Prediction

This section provides a description of current OpenTox Prediction components.

Prediction Components

Fuzzy Means

Fuzzy-means is a training method for Radial Basis Function (RBF) neural networks and is based on the fuzzy
partition of the input space, which is produced by defining a number of triangular fuzzy sets in the domain of
each input variable. The centers of these fuzzy sets form a multidimensional grid on the input space. A
rigorous selection algorithm chooses the most appropriate vertices on the grid, which are then used as the
hidden node centers in the resulting RBF network model. The so called “fuzzy-means” training method does
not need the number of centers to be fixed before the execution of the method. Due to the fact that it is a one-
pass algorithm, it is extremely fast, even in the case of a large database of input-output training data. The
method was originally developed for solving nonlinear regression problems. A variant of the method for solving
classification problems has also been developed.
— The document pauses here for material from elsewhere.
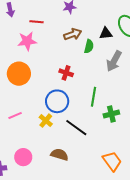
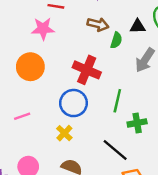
brown arrow: (73, 34) -> (98, 24), turned 30
red cross: (66, 73) -> (87, 70), size x1.6
yellow cross: (46, 121) -> (64, 133), moved
black line: (76, 128) -> (115, 150), moved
Gaussian Processes for Regression

GPR (Gaussian Processes for Regression) is a way of supervised learning. A Gaussian process is a generalization
of the Gaussian probability distribution. Whereas a probability distribution describes random variables which
are scalars or vectors (for multivariate distributions), a stochastic process governs the properties of functions.

iSAR

iSAR (instance-based structure-activity relationships) is an implementation of a lazy SAR algorithm. In lazy
SARs, classifications are particularly tailored for each test compound. Therefore, it is possible to make the most
of the structure of a test compound. iSAR uses subgraphs and paths that are generated by e.g., gSpan' or unrooted trees that are generated by e.g., Free Tree Miner as features for the classification task.

J48

J48 implements Quinlan‟s C4.5 algorithm for generating a pruned or unpruned C4.5 decision
tree. C4.5 is an extension of Quinlan's earlier ID3 algorithm. The decision trees generated by J48 can be used
for classification. J48 builds decision trees from a set of labeled training data using the concept of information
entropy. It uses the fact that each attribute of the data can be used to make a decision by splitting the data into
smaller subsets. J48 examines the normalized information gain (difference in entropy) that results from
choosing an attribute for splitting the data. To make the decision, the attribute with the highest normalized
information gain is used. Then the algorithm recurs on the smaller subsets. The splitting procedure stops if all
instances in a subset belong to the same class. Then a leaf node is created in the decision tree telling to
choose that class. But it can also happen that none of the features give any information gain. In this case J48
creates a decision node higher up in the tree using the expected value of the class.

kNN

The k-nearest neighbors algorithm (kNN) is a method for classifying objects based on closest training
examples in the feature space. It is a type of instance-based learning, or lazy learning where the function is
only approximated locally and all computation is delayed until classification. A majority vote of an object‟s
neighbors is used for classification, with the object being assigned to the class most common amongst its k
(positive integer, typically small) nearest neighbors. If k is set to 1, then the object is simply assigned to the
class of its nearest neighbor. The knn algorithm can also be applied for regression in the same way by simply
assigning the property value for the object to be the average of the values of its k nearest neighbors.

lazar

Lazar is a k-nearest-neighbor approach to predict chemical endpoints from a training set based on structural
fragments. It uses a SMILES file and precomputed fragments with occurrences as well as target class
information for each compound as training input. It also features regression, in which case the target activities
consist of continuous values. Lazar uses activity-specific similarity (i.e. each fragment contributes with its
significance for the target activity) that is the basis for predictions and a confidence index for every single
prediction.

lazar web interface

web interface for lazar based on Ruby.

M5P

M5P is a reconstruction of Quinlan's M5 algorithm for inducing trees of regression models.
M5P combines a conventional decision tree with the possibility of linear regression functions at the nodes.
First, a decision-tree induction algorithm is used to build a tree, but instead of maximizing the information
gain at each inner node, a splitting criterion is used that minimizes the intra-subset variation in the class
values down each branch. The splitting procedure in M5P stops if the class values of all instances that reach a
node vary very slightly, or only a few instances remain.

MaxTox

Comparing the query molecule to each cluster (EP based) and finding an MCS score with respect to molecules
of each cluster. Using MCS score(s) in a Machine Learning algorithm, to generate predictive models.
The software is primarily implemented in the JAVA for a Linux based system. MaxTox
software is dependent on the open source chemistry development kit (CDK) and OpenBabel.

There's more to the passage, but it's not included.